Un errore soltanto economico?
«Anche politico, naturalmente. E morale. Perché qui torniamo al tema della solidarietà: l’eurozona è e sarà solidale al suo interno se le norme dei singoli Paesi saranno armonizzate fra loro. Questa è la condizione prima. E perché questo accada, perché anche la Grecia abbia la solidarietà degli altri, bisogna per esempio che l’età del pensionamento dei suoi cittadini sia in linea con quella degli altri Stati. C’è un’altra cosa che non mi piace…». Quale? «Che Tsipras non può far pensare al suo popolo che l’Eurozona, e la Ue, siano un male. Perché questo è falso».
L’accordo sembrava alle porte, ora non più. Come andrà a finire?
«Sono ottimista. Il governo greco ha cominciato a capireche stare nel club dell’euro ha i suoi vantaggi, ma anche le sue norme e le sue condizioni. In spagnolo diciamo: “nuncas tarde se la dicha es buena”. E cioè: “meglio tardi che mai”».
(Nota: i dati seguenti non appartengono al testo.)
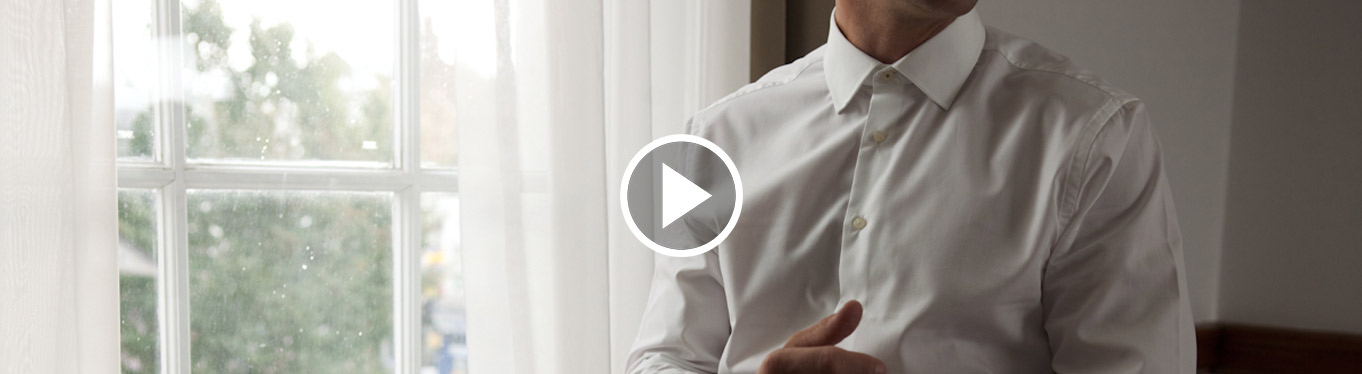 Identify the location of window. (275, 262).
Qualcuno dice ora che, dopo la Grecia, potrebbe essere la Spagna a tornare in una zona di rischio.
«La Spagna ha un governo, quello di Mariano Rajoy, che ha capito la necessità delle riforme. Oggi è alla testa della crescita, e della creazione di nuovi posti di lavoro. Ci sono molte più speranze rispetto a 5 anni fa. La Grecia ha invece perduto molto tempo. E poi non aveva capito la cosa più importante». E cioè? «Che il suo vero problema non è il debito pubblico. Ma la crescita, spinta dalle riforme. La ristrutturazione del debito è una battaglia persa. Syriza, Tsipras, avrebbero dovuto cercare fondi, aiuti, risorse, per la crescita. E Katainen (commissario europeo al lavoro, crescita, investimenti e competitività, ndr) era disposto ad aiutare la crescita della Grecia per attutire l’impatto di certe riforme». Accadrà ora? «Speriamo. La verità è che la Grecia ha avuto un governo irresponsabile che non capiva le sue priorità. Ora spero che abbia capito e continui a comprenderlo anche nei prossimi mesi. Questa volta, il riscatto è obbligato».
Tsipras non ha capito che il vero problema non è il debito ma la crescita spinta dalle riforme. La ristrutturazione del debito è una battaglia persa.